Menggali Sejarah Sumut, Ini 5 Museum Terkenal di Medan yang Wajib Disambangi

Menggali Sejarah Sumut, Ini 5 Museum Terkenal di Medan yang Wajib Disambangi

Bangunan bersejarah Rumah Tjong A Fie di pusat Kota Medan.-IST-

sumut.disway.id - Kota Medan tidak cuma menawarkan ragam kuliner dan lanskap alam. Ibu kota Sumatera Utara ini menyimpan rekam jejak sejarah serta kekayaan budaya melalui deretan museum yang terawat dengan baik.

Destinasi wisata edukasi ini menyajikan beragam koleksi kuno, mulai dari bangunan berasitektur khas, uang darurat masa perang, hingga dokumen pers tertua.

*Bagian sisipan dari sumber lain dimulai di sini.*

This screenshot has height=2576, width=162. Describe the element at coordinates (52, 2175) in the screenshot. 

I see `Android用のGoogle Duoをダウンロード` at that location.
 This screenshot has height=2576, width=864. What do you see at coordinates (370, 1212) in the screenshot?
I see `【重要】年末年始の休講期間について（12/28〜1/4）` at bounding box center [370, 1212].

Berikut lima museum di Medan yang layak masuk dalam daftar kunjungan:

1. Rumah Tjong A Fie

Berlokasi di Jalan Jenderal Ahmad Yani Nomor 105, destinasi ini dulunya merupakan kediaman Tjong A Fie, pedagang berpengaruh asal Tiongkok berpangkat mayor. Bangunan bergaya arsitektur perpaduan Tionghoa, Eropa, dan Melayu ini buka setiap hari pukul 09.00–17.00 WIB.

Pengunjung cukup membayar tiket masuk seharga Rp35.000 untuk dewasa dan Rp25.000 untuk anak-anak. Di dalamnya tersimpan koleksi perabot antik, foto keluarga, serta artefak rekam jejak kehidupan sosial Medan di masa lampau.

2. Museum Negeri Sumatera Utara

Museum yang berada di Jalan HM Joni Nomor 51 ini memajang koleksi lengkap sejak era prasejarah, masa kerajaan, hingga zaman kolonial. Pengelola melengkapi area pameran dengan fasilitas layar sentuh dan animasi interaktif.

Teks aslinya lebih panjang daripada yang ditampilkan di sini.